New iron(II) and copper(II) coordination compounds with 2,6-bis[1-(phenylimino)ethyl]pyridine (L¹), Fe(L¹)₂SO₄·H₂O, Fe(L¹)₂(ClO₄)₂, Cu(L¹)Cl₂, and Cu(L¹)₂Br₂·2H₂O, were synthesized. The compounds were identified and investigated using CHN analysis and electronic spectroscopy (diffuse reflectance spectroscopy), IR spectroscopy, XRD, and static magnetic susceptibility. Antiferromagnetic exchange interactions between paramagnetic centers are observed in all iron and copper complexes in the ranges 80–420 and 1.77–300 K, respectively. Evaluation of the cytotoxic activity of copper(II) complexes showed that the Cu(L¹)₂Br₂ complex (IC₅₀ 26.7 μmol/L) exhibits the highest activity against the human breast adenocarcinoma cell line (MCF-7).

Polynitrogen-containing heterocyclic compounds are a promising class of ligands for the synthesis of transition metal coordination compounds with magnetic, biological, and catalytic activity. Bisiminopyridine complexes are capable of catalyzing the ethylene polymerization to linear polyethylene [1–3], the reactions of [2+2] cycloaddition of unactivated olefins [4], the C‒H functionalization [5], the hydroboration and hydrosilylation of alkenes [6, 7], and the activation of small molecules (N₂, O₂, CO₂) [8–10]. In bisiminopyridine complexes of metals with electronic configurations d⁴‒d⁷, a spin crossover (spin transition) can take place under specific conditions. The change in the spin multiplicity occurs under the influence of temperature, pressure, irradiation with light of a certain wavelength, and other factors. This class of complexes includes iron(II) compounds with nitrogen-containing ligands, in which the spin transition ¹А₁↔⁵Т₂ is observed [11–13]. In Co(II), Ni(II), and Cu(II) polynuclear complexes with ligands of this class, antiferro- or ferromagnetic exchange interactions between paramagnetic centers are observed. A necessary condition for their occurring is cooperative interactions in the solid phase of the complexes [14]. The search for new molecular magnets is an important task of modern chemistry.
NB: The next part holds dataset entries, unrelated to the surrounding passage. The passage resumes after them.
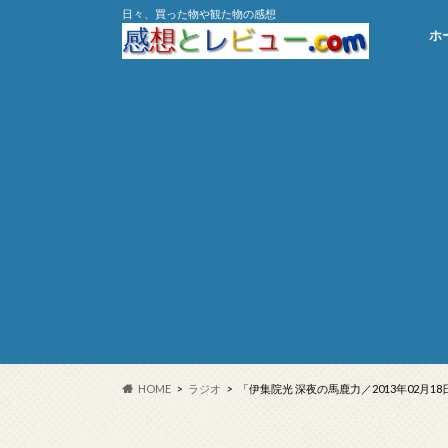
日々、買った物や観た物の感想
ホ
HOME
ラジオ
「伊集院光 深夜の馬鹿力／2013年02月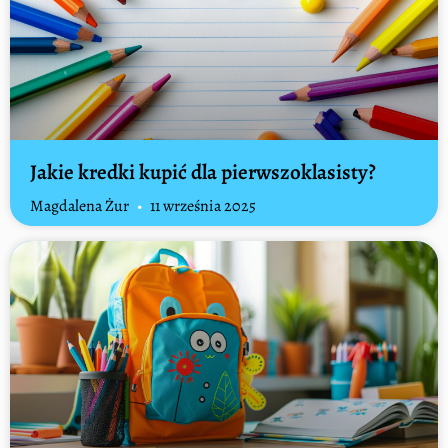
Jakie kredki kupić dla pierwszoklasisty?
Magdalena Żur
11 września 2025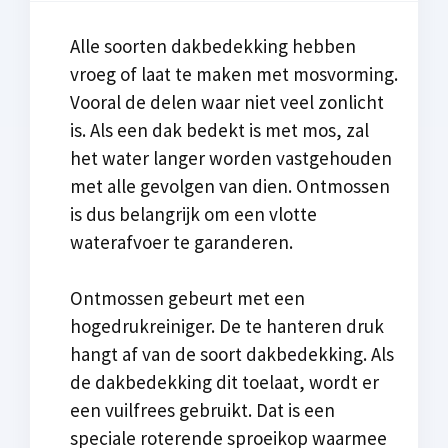
Alle soorten dakbedekking hebben
vroeg of laat te maken met mosvorming.
Vooral de delen waar niet veel zonlicht
is. Als een dak bedekt is met mos, zal
het water langer worden vastgehouden
met alle gevolgen van dien. Ontmossen
is dus belangrijk om een vlotte
waterafvoer te garanderen.
Ontmossen gebeurt met een
hogedrukreiniger. De te hanteren druk
hangt af van de soort dakbedekking. Als
de dakbedekking dit toelaat, wordt er
een vuilfrees gebruikt. Dat is een
speciale roterende sproeikop waarmee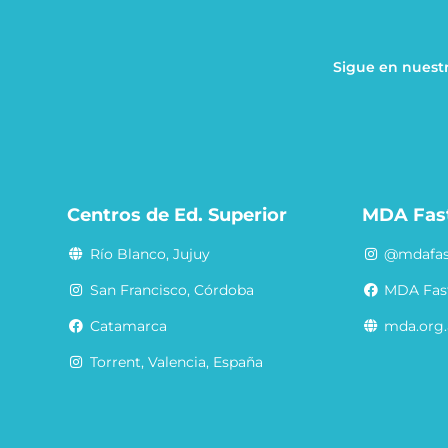
Sigue en nuestr
a
Centros de Ed. Superior
MDA Fas
Río Blanco, Jujuy
@mdafas
San Francisco, Córdoba
MDA Fas
Catamarca
mda.org.
Torrent, Valencia, España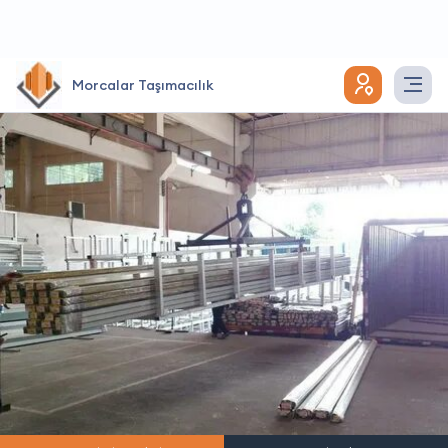
Morcalar Taşımacılık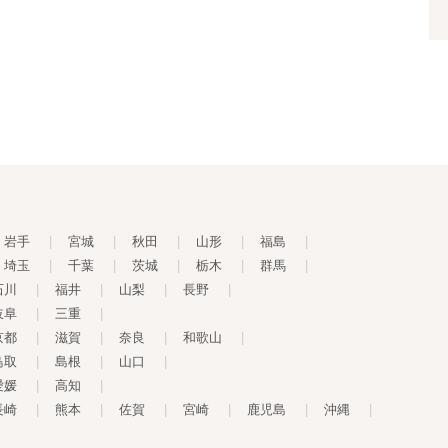
岩手
|
宮城
|
秋田
|
山形
|
福島
|
埼玉
|
千葉
|
茨城
|
栃木
|
群馬
|
石川
|
福井
|
山梨
|
長野
|
岐阜
|
三重
|
京都
|
滋賀
|
奈良
|
和歌山
|
鳥取
|
島根
|
山口
|
愛媛
|
高知
|
長崎
|
熊本
|
佐賀
|
宮崎
|
鹿児島
|
沖縄
|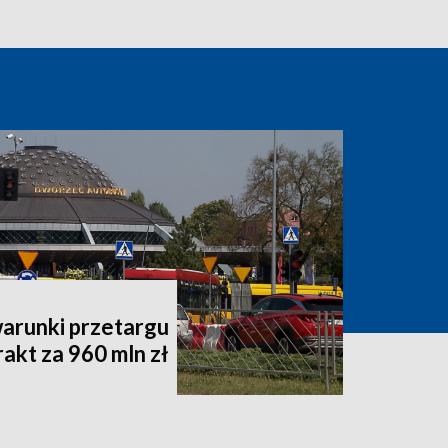
warunki przetargu
akt za 960 mln zł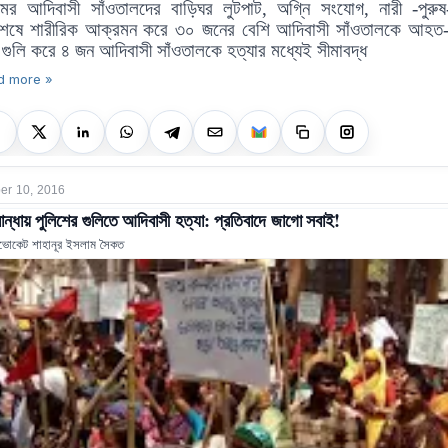
ামের আদিবাসী সাঁওতালদের বাড়িঘর লুটপাট
,
অগ্নি সংযোগ
,
নারী
-
পুরুষ
্বশেষে শারীরিক আক্রমন করে ৩০ জনের বেশি আদিবাসী সাঁওতালকে আহত
গুলি করে ৪ জন আদিবাসী সাঁওতালকে হত্যার মধ্যেই সীমাবদ্ধ
d more »
r 10, 2016
ান্ধায় পুলিশের গুলিতে আদিবাসী হত্যা: প্রতিবাদে জাগো সবাই!
ভোকেট শাহানূর ইসলাম সৈকত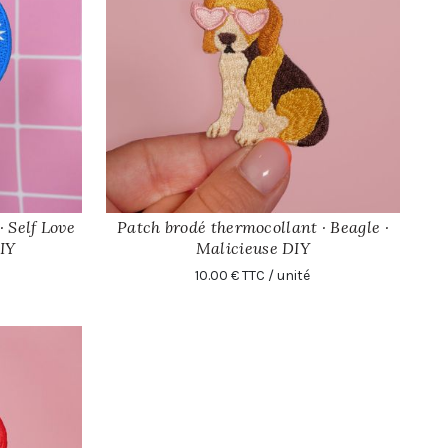
 Self Love
Patch brodé thermocollant · Beagle ·
AJOUTER
DIY
Malicieuse DIY
10.00 € TTC / unité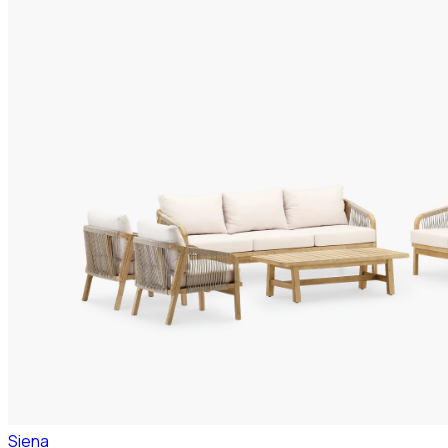
Siena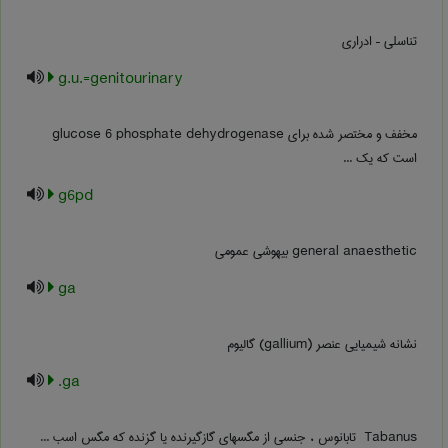
تناسلی – ادراری
g.u.=genitourinary
مخفف و مختصر شده برای glucose 6 phosphate dehydrogenase
است که یک ...
g6pd
general anaesthetic بیهوشی عمومی
ga
نشانه شیمیایی عنصر (gallium) گالیوم
ga.
‎ Tabanus تابانوس ، جنسی از مگسهای گازگیرنده یا گزنده که مگس اسب ...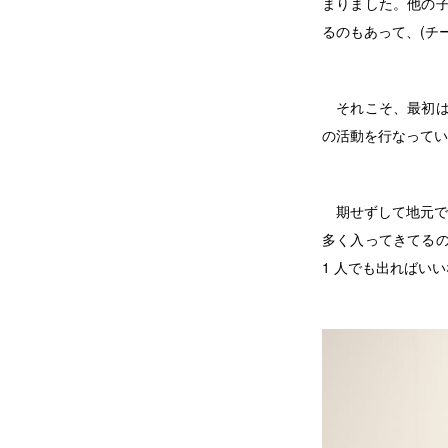
まりました。他の子
るのもあって、(チ
それこそ、最初は週
の活動を行なってい
期せずして地元で
多く入ってきてるの
1 人でも出ればい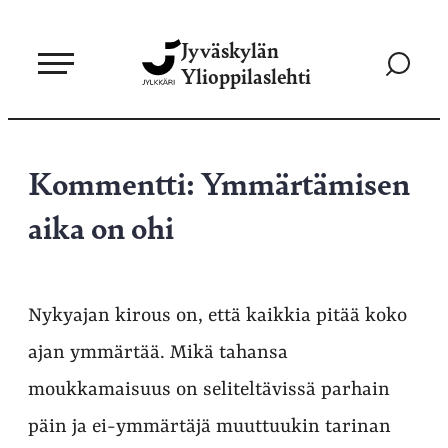
Siirry
Jyväskylän
suoraan
Siirry
Ylioppilaslehti
sisältöön
hakusivul
Kommentti: Ymmärtämisen
aika on ohi
Nykyajan kirous on, että kaikkia pitää koko
ajan ymmärtää. Mikä tahansa
moukkamaisuus on seliteltävissä parhain
päin ja ei-ymmärtäjä muuttuukin tarinan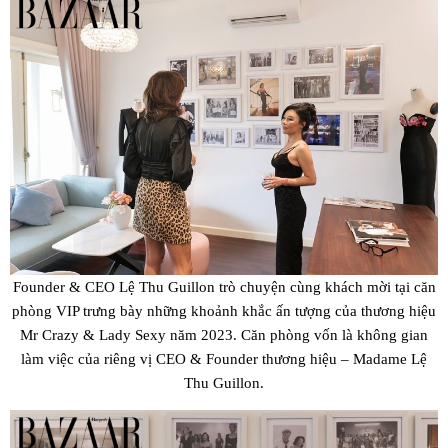
Founder & CEO Lệ Thu Guillon trò chuyện cùng khách mời tại căn
phòng VIP trưng bày những khoảnh khắc ấn tượng của thương hiệu
Mr Crazy & Lady Sexy năm 2023. Căn phòng vốn là không gian
làm việc của riêng vị CEO & Founder thương hiệu – Madame Lệ
Thu Guillon.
Potential nitrogen-containing ligands include pyridine derivatives—2,6-bis[1-(phenylimino)ethyl]pyridine (L¹) and 2,6-bis(benzimidazol-2-yl)pyridine (L², Scheme 1), which have the structure, which predetermines their tridentate cyclic mode of coordination to a central ion on complex formation. The coordination of two such ligands to a metal, in particular to Fe(II), leads to the formation of an octahedral polyhedron with a coordination node FeN₆, which is a prerequisite for the spin crossover occurrence. We have previously synthesized iron(II) complexes [Fe(L²)₂]A_i·nH₂O (A is an anion; i = 1, 2; n = 0‒2), with the compound L² and various anions in which the spin crossover ¹А₁↔⁵Т₂ is observed [15–17]. It seemed ppropriate to continue studies with this class of ligands, in particular, with the compound L¹. This ligand previously served as the basis for the synthesis of a number of compounds with double- and triple-charged 3d metal ions and Cd(II) [18–26]. Most of the synthesized complexes have the composition [M(L¹)A_i] (i = 2, 3). The ligand is coordinated to the metal in a tridentate-cyclic type by three nitrogen atoms, the coordination nodes are supplemented up to five by halide ions (Cl^–, Br^–) or oxygen atoms of the nitrate ion [26, 27]. Complexes with two L¹ ligands, [Ni(L¹)₂](BF₄)₂ [26] and [Cu(L¹)₂](ClO₄)₂ [27], were obtained. Most complexes with the L¹ ligand exhibit catalytic and luminescent properties; their magnetic and biological activity has not been studied.

Scheme

1.

We synthesized Fe(II) and Cu(II) complexes with the ligand L¹, Fe(L¹)₂SO₄·H₂O, Fe(L¹)₂(ClO₄)₂, Cu(L¹)Cl₂, and Cu(L¹)₂Br₂·2H₂O, and investigated their magnetic and cytotoxic properties. Complexes Fe(L¹)₂SO₄·H₂O (1), Fe(L¹)₂(ClO₄)₂ (2), and Cu(L¹)₂Br₂·2H₂O (4) were isolated from aqueous-organic solutions at the stoichiometric ratio M : L¹ = 1 : 2. For the synthesis of complex [Cu(L¹)Cl₂] (3) under the same conditions, the ratio M : L¹ = 1:2 was also used, however, a complex with the ratio M : L¹ = 1 : 1 was obtained. When synthesizing Fe(II) complexes, to preserve iron in the lowest oxidation state, ascorbic acid was added to solutions as a reducing agent and a weak acidifying reagent. The compound [Fe(L¹)₂](ClO₄)₂ was synthesized in two stages. At the first stage, a Fe(ClO₄)₂ solution was obtained by merging aqueous solutions of FeSO₄ and Ba(ClO₄)₂; at the second stage, a reaction between the Fe(ClO₄)₂ and L¹ solutions occurred. The resulting complexes are stable when stored in air and decompose without melting when heated to 450 K.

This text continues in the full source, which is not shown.